SimTurbo© Integration: Validating Algorithms in Real-Time

SimTurbo© enables powerful algorithm development utilizing our proprietary simulation platform designed specifically for gas turbine engine performance and control analysis. By integrating our custom control laws directly into this high-fidelity environment, we bridge the gap between theoretical design and physical reality.

How We Leverage SimTurbo© for Projects

• Closed-Loop Design & Analysis: We use SimTurbo’s graphical user interface to architect entire engine systems—including inlets, compressors, and nozzles—and then "drop in" our developed algorithms to test system response in real-time.

• Full Flight Envelope Testing: Algorithms are validated across a complete flight envelope, from idle to maximum power, ensuring that transient dynamics and thermodynamic constraints (like surge margins and turbine temperatures) are always respected.

• Virtual Prototyping: Instead of costly physical trials, we use SimTurbo© to visualize key data such as fuel consumption, pressure ratios, and efficiency. This allows us to refine Control System Designs before they ever reach a test cell.

• Seamless Hardware Migration: Because SimTurbo© models internal engine dynamics with high resolution, the transition from software simulation to Hardware-in-the-Loop (HIL) testing is streamlined, reducing integration errors on your production ECUs.

Afterburner Engagement & Transient Dynamics (Example)

Managing an afterburner (reheat) transient is one of the most significant challenges in propulsion control. A rapid increase in fuel flow to the exhaust section causes a sudden rise in back-pressure, which can propagate upstream and cause a catastrophic compressor stall or surge if not precisely managed.

At Controls Research LLC, we use SimTurbo© to model these complex aero-thermodynamic interactions with high fidelity.
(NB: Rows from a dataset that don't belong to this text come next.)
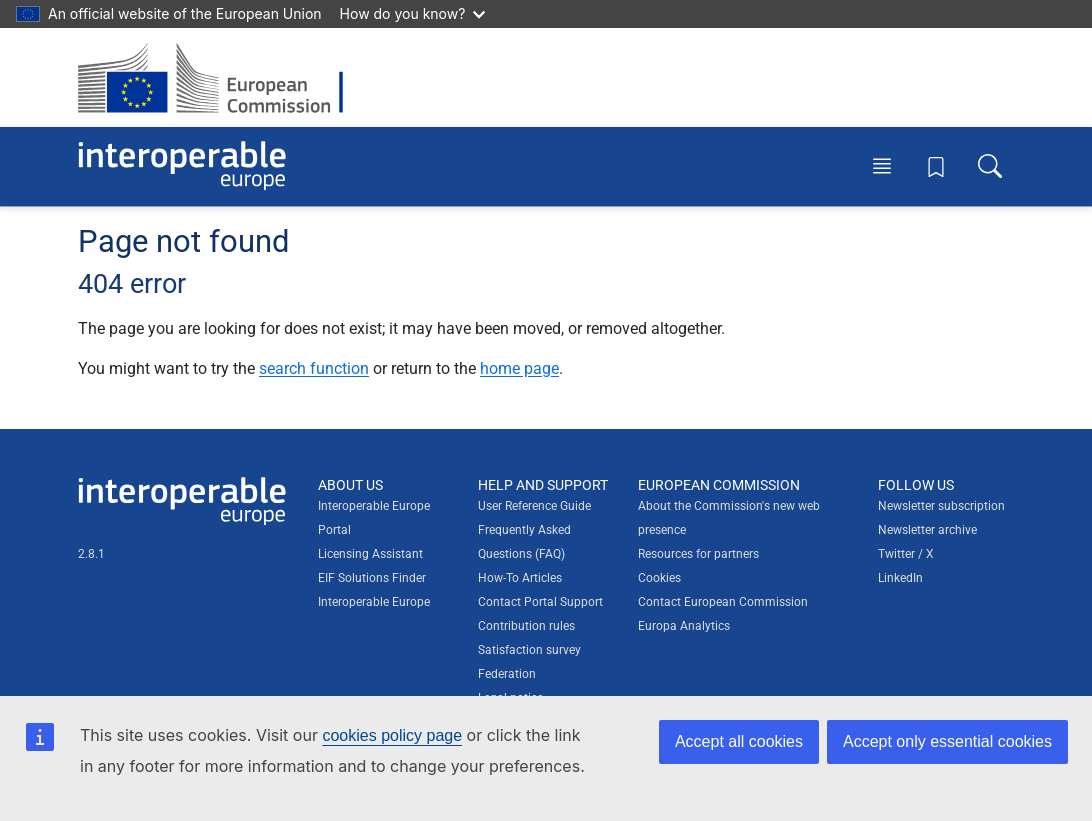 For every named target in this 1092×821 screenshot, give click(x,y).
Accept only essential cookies (947, 741)
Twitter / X (906, 554)
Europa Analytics (684, 626)
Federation (507, 674)
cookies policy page (392, 735)
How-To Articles (520, 578)
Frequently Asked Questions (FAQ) (524, 542)
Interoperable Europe (374, 602)
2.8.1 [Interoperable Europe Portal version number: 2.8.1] (91, 554)
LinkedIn (900, 578)
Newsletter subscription (941, 506)
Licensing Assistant (370, 554)
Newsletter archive (927, 530)
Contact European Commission (723, 602)
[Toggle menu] (882, 166)
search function (314, 368)
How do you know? (413, 13)
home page (519, 368)
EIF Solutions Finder (372, 578)
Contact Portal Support (540, 602)
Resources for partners (698, 554)
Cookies (659, 578)
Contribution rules (526, 626)
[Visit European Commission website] (220, 77)
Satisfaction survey (529, 650)
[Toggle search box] (990, 166)
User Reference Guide (534, 506)
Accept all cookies (739, 741) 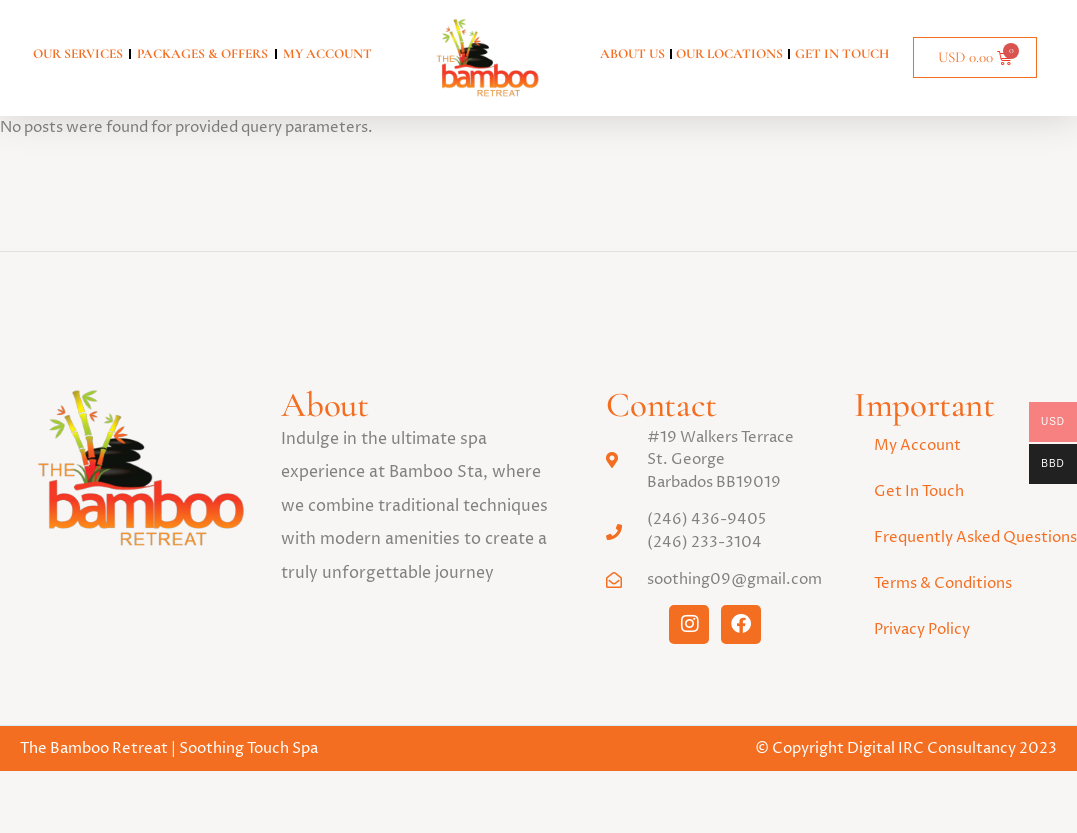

1. Integrated Nozzle & Fuel Control

In a real-world "throttle burst," the engine doesn't just add fuel; it must simultaneously adjust the Variable Area Nozzle.

• The SimTurbo© Advantage: Our platform models the simultaneous scheduling of nozzle area expansion and afterburner fuel flow. This ensures the turbine exit pressure remains stable even as the exhaust gas temperature (EGT) skyrockets to 1,700°C+.

2. Transient Limit Logic

To protect the engine, our algorithms include Transient Limit Logic designed to maximize responsiveness without sacrificing the surge margin.

• Dynamic Response: SimTurbo© captures "shaft, thermal, and volume" transients. It predicts how the sudden mass flow change in the augmentor affects the high-pressure compressor (HPC), allowing us to tune acceleration schedules that prevent rotating stalls.

3. Real-Time Performance Metrics

During an afterburner simulation in SimTurbo©, we provide live visualization of:

• Thrust Augmentation: Calculating the jump from "Military Power" to "Maximum Afterburner" (often a 50% increase in thrust).

• Fuel Consumption: Modeling the sharp rise in Specific Fuel Consumption (SFC) during the transient.

• Pressure Ratios: Monitoring the inter-component pressure shifts to ensure the combustor burner and afterburner don't "fight" for oxygen.